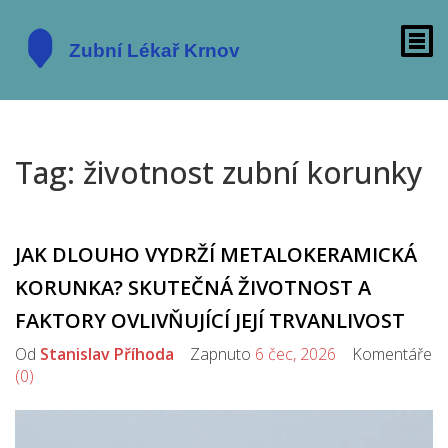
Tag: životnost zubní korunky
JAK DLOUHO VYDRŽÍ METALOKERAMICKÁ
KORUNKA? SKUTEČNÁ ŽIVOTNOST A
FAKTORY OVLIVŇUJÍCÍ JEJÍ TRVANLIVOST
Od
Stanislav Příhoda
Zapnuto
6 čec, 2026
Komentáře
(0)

========================================

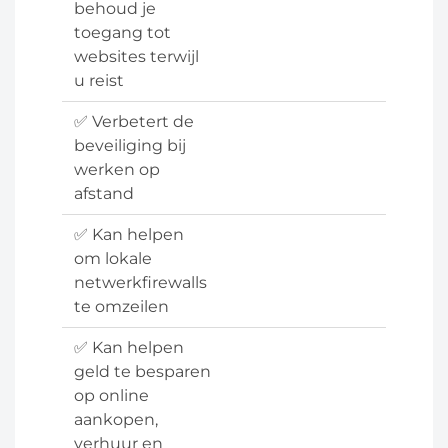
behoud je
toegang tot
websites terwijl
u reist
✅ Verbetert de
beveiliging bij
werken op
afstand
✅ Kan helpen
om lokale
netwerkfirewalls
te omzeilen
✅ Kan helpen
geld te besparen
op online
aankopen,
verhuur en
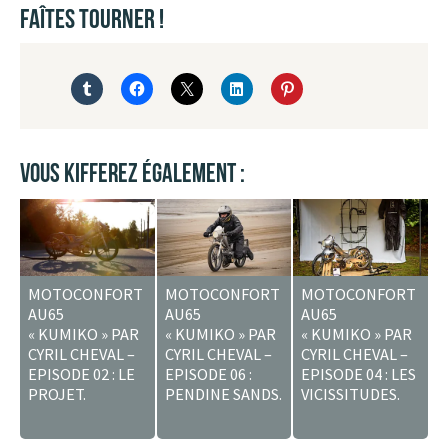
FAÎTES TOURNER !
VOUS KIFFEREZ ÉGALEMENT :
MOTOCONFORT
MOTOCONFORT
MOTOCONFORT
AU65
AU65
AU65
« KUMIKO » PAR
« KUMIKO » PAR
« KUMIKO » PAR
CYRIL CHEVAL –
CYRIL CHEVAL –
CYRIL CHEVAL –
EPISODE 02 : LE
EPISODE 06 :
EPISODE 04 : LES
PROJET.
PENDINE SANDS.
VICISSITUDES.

========================================

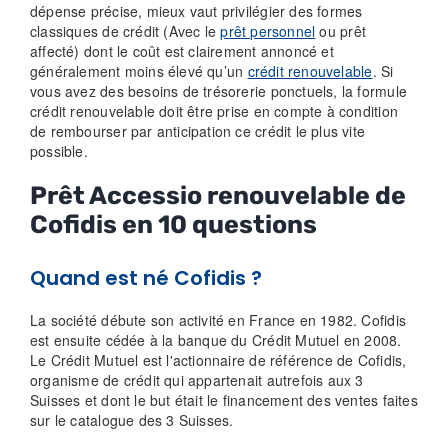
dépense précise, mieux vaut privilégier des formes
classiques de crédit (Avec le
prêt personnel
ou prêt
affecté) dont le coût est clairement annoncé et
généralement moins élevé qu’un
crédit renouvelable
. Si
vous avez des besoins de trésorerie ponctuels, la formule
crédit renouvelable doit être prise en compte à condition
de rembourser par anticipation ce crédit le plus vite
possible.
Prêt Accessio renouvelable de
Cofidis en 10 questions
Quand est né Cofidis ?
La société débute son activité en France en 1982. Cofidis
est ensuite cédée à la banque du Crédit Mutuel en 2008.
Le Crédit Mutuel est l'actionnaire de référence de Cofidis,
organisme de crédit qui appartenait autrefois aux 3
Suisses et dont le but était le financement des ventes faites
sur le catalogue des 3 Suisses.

========================================

→ REQUIREMENT:
Using the listing above, reproduce word for word every line from the one containing "websites terwijl" through the one containing "VICISSITUDES.". Pictures must be left out.

→ ANSWER BOX:
websites terwijl
u reist
✅ Verbetert de
beveiliging bij
werken op
afstand
✅ Kan helpen
om lokale
netwerkfirewalls
te omzeilen
✅ Kan helpen
geld te besparen
op online
aankopen,
verhuur en
FAÎTES TOURNER !
VOUS KIFFEREZ ÉGALEMENT :
MOTOCONFORT
MOTOCONFORT
MOTOCONFORT
AU65
AU65
AU65
« KUMIKO » PAR
« KUMIKO » PAR
« KUMIKO » PAR
CYRIL CHEVAL –
CYRIL CHEVAL –
CYRIL CHEVAL –
EPISODE 02 : LE
EPISODE 06 :
EPISODE 04 : LES
PROJET.
PENDINE SANDS.
VICISSITUDES.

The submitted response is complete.